**Your objective:** For every line of the records below that holds "related", add one. Give only the final total.

The data START

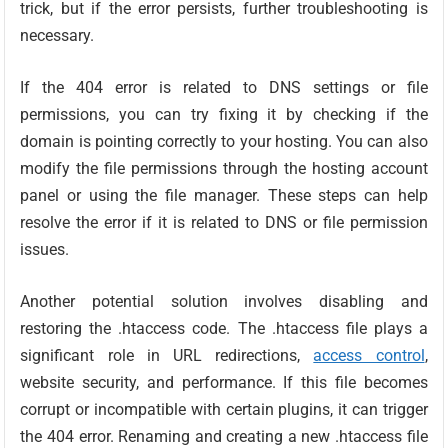
trick, but if the error persists, further troubleshooting is
necessary.
If the 404 error is related to DNS settings or file
permissions, you can try fixing it by checking if the
domain is pointing correctly to your hosting. You can also
modify the file permissions through the hosting account
panel or using the file manager. These steps can help
resolve the error if it is related to DNS or file permission
issues.
Another potential solution involves disabling and
restoring the .htaccess code. The .htaccess file plays a
significant role in URL redirections,
access control
,
website security, and performance. If this file becomes
corrupt or incompatible with certain plugins, it can trigger
the 404 error. Renaming and creating a new .htaccess file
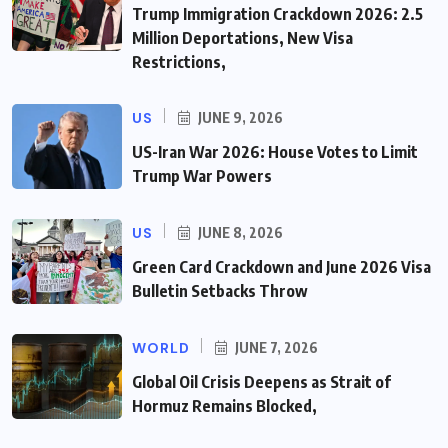
Trump Immigration Crackdown 2026: 2.5
Million Deportations, New Visa
Restrictions,
US
JUNE 9, 2026
US-Iran War 2026: House Votes to Limit
Trump War Powers
US
JUNE 8, 2026
Green Card Crackdown and June 2026 Visa
Bulletin Setbacks Throw
WORLD
JUNE 7, 2026
Global Oil Crisis Deepens as Strait of
Hormuz Remains Blocked,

The data END

**Result of this task:** 2